I'm trying to write a (perfect) hash table for compressing the mapping from unicode codepoint names to their codepoint number (mapping the second column to the first column). As you can see there, the possible inputs are very restricted, in fact there's exactly 38 characters in the alphabet: AB...YZ
, 0...9
, -
and space. Furthermore, there is a lot of (substring) repetition, DIGIT ZERO
, DIGIT ONE
, ..., LATIN CAPITAL LETTER A
, LATIN CAPITAL LETTER B
etc.
The perfect hash table is computed by choosing a seed S
, and then trying to construct a perfect hash table seeding (in some way) the hasher by S
. If a table can't be made, it retries with a new seed. Having a lot of collisions generally requires more retries because it's harder for the algorithm to make everything fit.
The upshot of this is my input domain has low entropy, and the table creation requires a lot of retries with simple hash functions like DJB2; better hashers like FNV works tolerably well, but more complicated and slower functions like SipHash seem to require even fewer retries on average.
Since this is entirely static and precomputed, I'm not too worried about quality for quality's sake (i.e. security and probabilistic distribution for arbitrary input at runtime doesn't matter), but the higher quality functions reduce the precomputation time required for a given level of compression, conversely, allow me to achieve higher compression in some fixed time.
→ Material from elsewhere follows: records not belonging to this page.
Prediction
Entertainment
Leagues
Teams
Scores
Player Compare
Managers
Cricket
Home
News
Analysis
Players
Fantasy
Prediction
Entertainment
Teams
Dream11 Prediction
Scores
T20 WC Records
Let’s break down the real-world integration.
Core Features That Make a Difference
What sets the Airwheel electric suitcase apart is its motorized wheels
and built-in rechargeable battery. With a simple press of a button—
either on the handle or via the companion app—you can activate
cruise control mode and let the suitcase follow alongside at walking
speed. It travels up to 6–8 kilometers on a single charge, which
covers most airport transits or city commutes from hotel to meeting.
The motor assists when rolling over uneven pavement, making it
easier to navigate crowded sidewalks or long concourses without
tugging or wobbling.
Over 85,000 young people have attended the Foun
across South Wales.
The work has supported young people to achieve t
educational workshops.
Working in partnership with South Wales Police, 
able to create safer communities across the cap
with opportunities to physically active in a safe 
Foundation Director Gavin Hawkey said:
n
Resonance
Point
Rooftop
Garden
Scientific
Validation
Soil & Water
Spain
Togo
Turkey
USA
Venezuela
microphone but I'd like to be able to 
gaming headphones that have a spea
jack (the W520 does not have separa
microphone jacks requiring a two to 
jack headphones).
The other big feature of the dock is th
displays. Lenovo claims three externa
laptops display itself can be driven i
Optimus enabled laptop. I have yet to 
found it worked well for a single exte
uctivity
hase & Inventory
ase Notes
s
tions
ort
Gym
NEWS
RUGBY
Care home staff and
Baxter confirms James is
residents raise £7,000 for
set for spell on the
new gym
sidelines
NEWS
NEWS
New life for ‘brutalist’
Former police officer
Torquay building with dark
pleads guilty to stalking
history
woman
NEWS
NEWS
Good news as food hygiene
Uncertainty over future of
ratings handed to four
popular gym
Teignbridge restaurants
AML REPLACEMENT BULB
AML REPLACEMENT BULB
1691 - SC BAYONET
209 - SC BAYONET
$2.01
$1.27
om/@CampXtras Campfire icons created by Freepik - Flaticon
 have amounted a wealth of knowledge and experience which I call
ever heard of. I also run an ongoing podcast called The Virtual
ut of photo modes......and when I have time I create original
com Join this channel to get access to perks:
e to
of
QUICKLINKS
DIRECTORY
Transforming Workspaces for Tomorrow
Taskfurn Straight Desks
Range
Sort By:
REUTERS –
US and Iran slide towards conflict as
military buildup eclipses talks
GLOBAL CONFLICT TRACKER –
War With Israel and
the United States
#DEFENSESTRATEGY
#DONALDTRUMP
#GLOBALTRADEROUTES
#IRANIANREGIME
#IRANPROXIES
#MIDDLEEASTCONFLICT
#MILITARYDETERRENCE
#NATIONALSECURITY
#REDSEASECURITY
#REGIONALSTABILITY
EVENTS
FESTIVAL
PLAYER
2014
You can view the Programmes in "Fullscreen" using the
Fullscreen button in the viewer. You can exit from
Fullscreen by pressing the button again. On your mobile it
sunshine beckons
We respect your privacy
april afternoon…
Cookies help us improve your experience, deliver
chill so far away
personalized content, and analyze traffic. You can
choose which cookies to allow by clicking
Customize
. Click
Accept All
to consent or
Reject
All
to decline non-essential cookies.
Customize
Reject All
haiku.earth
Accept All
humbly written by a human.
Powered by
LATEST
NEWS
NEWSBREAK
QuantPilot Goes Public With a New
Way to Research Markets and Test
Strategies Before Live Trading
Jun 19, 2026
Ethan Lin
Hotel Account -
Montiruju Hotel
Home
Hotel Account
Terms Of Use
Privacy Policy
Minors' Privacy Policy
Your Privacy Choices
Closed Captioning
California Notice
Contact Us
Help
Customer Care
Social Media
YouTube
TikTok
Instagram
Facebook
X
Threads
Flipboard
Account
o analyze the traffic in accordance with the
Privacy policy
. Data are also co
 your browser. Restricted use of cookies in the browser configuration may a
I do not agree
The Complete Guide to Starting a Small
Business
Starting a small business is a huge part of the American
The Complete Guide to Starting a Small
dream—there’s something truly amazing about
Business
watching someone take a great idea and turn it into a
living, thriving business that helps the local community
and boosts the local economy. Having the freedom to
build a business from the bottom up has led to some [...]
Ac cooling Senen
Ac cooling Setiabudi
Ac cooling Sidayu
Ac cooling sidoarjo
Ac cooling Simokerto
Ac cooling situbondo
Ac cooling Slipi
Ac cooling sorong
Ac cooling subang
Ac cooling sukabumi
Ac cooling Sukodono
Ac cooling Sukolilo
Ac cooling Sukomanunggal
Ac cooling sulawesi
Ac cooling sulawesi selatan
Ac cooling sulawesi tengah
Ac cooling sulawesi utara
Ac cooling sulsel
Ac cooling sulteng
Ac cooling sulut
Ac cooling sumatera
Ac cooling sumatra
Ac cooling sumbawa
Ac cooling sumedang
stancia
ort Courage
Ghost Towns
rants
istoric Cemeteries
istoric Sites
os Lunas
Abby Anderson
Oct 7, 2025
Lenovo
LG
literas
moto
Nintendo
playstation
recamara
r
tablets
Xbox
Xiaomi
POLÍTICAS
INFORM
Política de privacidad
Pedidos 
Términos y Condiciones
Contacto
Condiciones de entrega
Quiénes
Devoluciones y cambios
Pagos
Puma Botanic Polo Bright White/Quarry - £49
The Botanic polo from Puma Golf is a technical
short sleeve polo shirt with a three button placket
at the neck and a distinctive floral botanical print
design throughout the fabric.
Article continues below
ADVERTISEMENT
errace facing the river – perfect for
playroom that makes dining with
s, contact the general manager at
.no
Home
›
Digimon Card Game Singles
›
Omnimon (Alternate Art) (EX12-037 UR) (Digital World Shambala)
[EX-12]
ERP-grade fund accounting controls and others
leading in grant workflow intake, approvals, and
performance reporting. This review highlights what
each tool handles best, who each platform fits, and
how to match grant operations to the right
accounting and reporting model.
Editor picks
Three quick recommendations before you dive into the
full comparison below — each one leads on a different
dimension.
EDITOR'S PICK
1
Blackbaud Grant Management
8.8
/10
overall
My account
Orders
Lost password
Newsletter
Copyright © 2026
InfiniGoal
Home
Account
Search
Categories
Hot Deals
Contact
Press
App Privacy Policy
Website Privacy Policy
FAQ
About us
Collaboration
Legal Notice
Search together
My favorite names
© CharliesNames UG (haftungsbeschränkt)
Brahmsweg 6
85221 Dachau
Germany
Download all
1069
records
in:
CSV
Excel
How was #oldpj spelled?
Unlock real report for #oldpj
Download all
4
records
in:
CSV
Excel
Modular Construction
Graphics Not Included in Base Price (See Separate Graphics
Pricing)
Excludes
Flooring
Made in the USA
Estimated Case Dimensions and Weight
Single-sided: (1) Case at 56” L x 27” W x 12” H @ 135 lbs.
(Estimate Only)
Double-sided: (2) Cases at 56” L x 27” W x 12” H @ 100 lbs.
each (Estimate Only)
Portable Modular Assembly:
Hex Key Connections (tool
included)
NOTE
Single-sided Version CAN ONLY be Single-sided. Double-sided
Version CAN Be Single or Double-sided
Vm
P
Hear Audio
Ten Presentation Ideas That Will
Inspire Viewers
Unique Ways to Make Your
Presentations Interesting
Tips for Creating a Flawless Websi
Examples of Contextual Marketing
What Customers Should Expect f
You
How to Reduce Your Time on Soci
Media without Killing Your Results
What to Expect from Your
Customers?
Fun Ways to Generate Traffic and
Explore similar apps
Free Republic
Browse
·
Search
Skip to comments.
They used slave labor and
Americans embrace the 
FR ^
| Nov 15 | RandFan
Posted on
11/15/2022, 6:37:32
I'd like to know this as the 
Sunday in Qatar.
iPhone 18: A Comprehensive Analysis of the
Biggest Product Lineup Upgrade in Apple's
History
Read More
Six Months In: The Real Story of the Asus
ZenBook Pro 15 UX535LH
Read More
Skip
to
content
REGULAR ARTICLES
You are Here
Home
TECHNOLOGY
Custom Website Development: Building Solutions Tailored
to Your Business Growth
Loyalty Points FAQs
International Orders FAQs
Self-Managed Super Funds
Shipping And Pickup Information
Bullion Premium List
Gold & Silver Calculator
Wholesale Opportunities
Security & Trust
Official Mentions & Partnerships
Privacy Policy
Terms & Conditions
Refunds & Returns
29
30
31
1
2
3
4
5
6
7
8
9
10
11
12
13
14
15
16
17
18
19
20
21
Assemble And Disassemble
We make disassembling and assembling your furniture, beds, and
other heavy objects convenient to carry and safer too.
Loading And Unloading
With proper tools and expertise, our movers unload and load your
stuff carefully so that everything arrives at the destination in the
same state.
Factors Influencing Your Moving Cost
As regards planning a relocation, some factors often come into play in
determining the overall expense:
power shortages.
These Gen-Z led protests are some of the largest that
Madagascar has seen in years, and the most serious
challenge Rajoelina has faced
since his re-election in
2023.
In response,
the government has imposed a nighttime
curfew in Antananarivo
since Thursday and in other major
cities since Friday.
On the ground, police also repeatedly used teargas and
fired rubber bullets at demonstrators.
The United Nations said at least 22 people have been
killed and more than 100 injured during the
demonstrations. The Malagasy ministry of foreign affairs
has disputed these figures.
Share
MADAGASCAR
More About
Question: are there efficient published hash functions tuned to input with domain constraints like this? That is, are there hash functions which exploit the extra structure to do fewer operations but still achieve reasonable output?
I have searched for things like 'alphanumeric hash function', but the results are unrelated (mostly just generating an alphanumeric string as the output of a hash function); even some guidance about the correct jargon so that I can search for papers would be helpful.
(This question is motivated by being slightly interesting to solve, not actually necessary.)